- [WORK INSTRUCTIONS]
For this exercise, reproduce the entries below exactly, but only from the line containing "About Our Company" through the line containing "Dozen (a la carte) 36.99", both included.

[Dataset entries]
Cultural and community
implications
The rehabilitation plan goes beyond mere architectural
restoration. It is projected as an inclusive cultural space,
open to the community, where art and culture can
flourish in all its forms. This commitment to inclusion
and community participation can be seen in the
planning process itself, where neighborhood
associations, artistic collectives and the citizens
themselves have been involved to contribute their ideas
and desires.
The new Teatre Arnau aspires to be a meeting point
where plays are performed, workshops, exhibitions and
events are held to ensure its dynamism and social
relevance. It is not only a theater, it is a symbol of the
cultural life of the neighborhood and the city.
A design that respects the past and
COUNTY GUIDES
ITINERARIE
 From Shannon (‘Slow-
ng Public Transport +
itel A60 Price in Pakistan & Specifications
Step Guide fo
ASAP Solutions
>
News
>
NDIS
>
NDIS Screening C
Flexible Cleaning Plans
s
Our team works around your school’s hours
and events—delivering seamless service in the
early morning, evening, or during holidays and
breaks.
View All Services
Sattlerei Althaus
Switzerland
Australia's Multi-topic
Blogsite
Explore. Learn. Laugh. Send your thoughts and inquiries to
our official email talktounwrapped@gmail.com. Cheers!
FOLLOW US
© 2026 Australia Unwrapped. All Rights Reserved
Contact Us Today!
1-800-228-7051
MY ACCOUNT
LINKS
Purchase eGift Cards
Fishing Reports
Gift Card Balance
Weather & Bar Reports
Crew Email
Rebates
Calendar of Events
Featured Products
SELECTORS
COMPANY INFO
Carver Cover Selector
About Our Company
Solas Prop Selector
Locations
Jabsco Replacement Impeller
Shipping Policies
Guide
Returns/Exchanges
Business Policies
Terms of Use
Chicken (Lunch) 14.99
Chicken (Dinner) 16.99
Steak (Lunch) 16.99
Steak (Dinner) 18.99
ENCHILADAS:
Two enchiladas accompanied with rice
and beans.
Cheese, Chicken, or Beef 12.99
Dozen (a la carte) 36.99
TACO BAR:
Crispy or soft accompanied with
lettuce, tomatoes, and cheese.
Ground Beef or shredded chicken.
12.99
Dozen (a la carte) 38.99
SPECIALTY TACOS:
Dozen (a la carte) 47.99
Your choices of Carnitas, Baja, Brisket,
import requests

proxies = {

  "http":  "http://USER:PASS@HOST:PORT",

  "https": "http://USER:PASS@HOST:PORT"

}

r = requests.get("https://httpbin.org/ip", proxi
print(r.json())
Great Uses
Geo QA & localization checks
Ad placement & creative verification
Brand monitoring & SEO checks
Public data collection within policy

- [FINAL ANSWER]
About Our Company
Solas Prop Selector
Locations
Jabsco Replacement Impeller
Shipping Policies
Guide
Returns/Exchanges
Business Policies
Terms of Use
Chicken (Lunch) 14.99
Chicken (Dinner) 16.99
Steak (Lunch) 16.99
Steak (Dinner) 18.99
ENCHILADAS:
Two enchiladas accompanied with rice
and beans.
Cheese, Chicken, or Beef 12.99
Dozen (a la carte) 36.99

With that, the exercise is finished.